Hierbei wirkt sich möglicherweise vor allem ein Hypercortisolismus
bedingt durch eine HPA-Achsendysfunktion negativ auf die Kognition
aus. Bei Depressiven ist denkbar, dass die trotz affektiver
Remission persistierenden visuo-kognitiven Defizite Ausdruck eines
zu Grunde liegenden pathologischen Altersprozesses sind. Es besteht
Anlass zur Vermutung, dass die gefundenen kognitiven
Minderleistungen bei Depression Ausdruck eines MCI sind, so dass
die Diagnose „Depression mit MCI“ gerechtfertigt erscheint. Für die
Zukunft ist es wünschenswert, mehr über gemeinsame neurobiologische
Grundlagen von MCI und Depression herauszufinden.

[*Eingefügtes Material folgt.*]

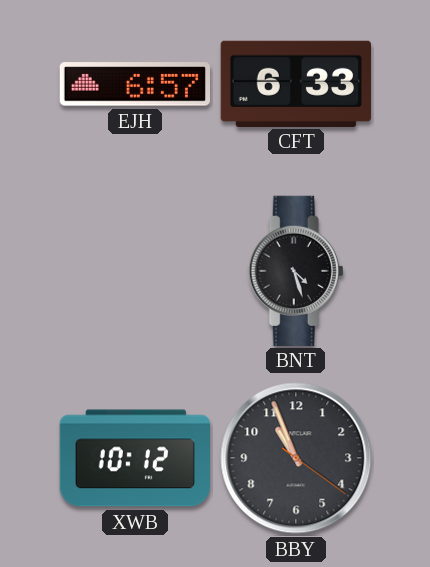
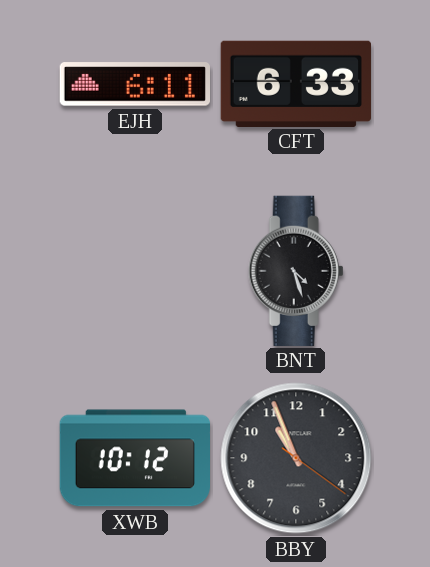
EJH: 6:57 -> 6:11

Um den Umgang mit
einer MCI-Diagnose bei Depression eindeutig zu klären erscheint es
zudem sinnvoll, Untersuchungen zum Einfluss des Alters auf die
Kognition bei Depressiven zu unternehmen. Möglicherweise ist die
Vergabe einer MCI-Diagnose auch schon bei jüngeren Depressiven
angezeigt. Aufgrund der hohen Prävalenz von Demenzen sowie
Depressionen im Alter sind Forschungsergebnisse auf diesem Gebiet
von besonderem medizinischen und sozioökonomischen Interesse.